Work to be completed: From the data that follows, copy every line with the string "vitesses".

Dataset extract:

========================================================================

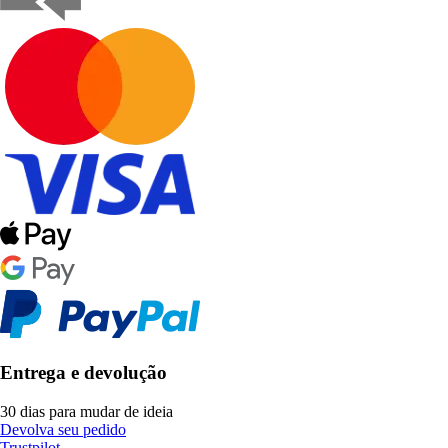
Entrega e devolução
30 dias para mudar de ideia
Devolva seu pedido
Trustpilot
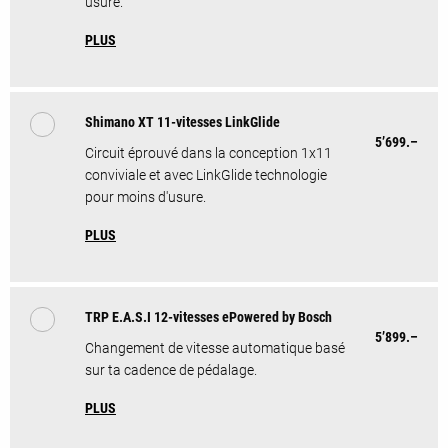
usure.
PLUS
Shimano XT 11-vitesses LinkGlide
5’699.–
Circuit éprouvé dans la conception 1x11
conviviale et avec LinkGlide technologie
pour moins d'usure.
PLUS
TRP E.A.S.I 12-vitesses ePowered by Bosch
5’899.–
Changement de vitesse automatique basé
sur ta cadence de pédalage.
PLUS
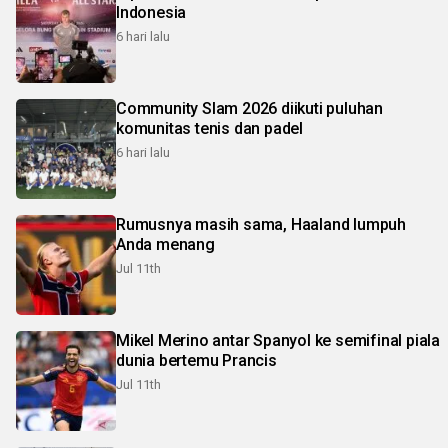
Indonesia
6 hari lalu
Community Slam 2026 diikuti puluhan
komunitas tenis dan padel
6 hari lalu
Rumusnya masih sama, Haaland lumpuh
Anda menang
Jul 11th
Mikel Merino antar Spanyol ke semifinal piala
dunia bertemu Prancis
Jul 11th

========================================================================

Solution for this problem:
Shimano XT 11-vitesses LinkGlide
TRP E.A.S.I 12-vitesses ePowered by Bosch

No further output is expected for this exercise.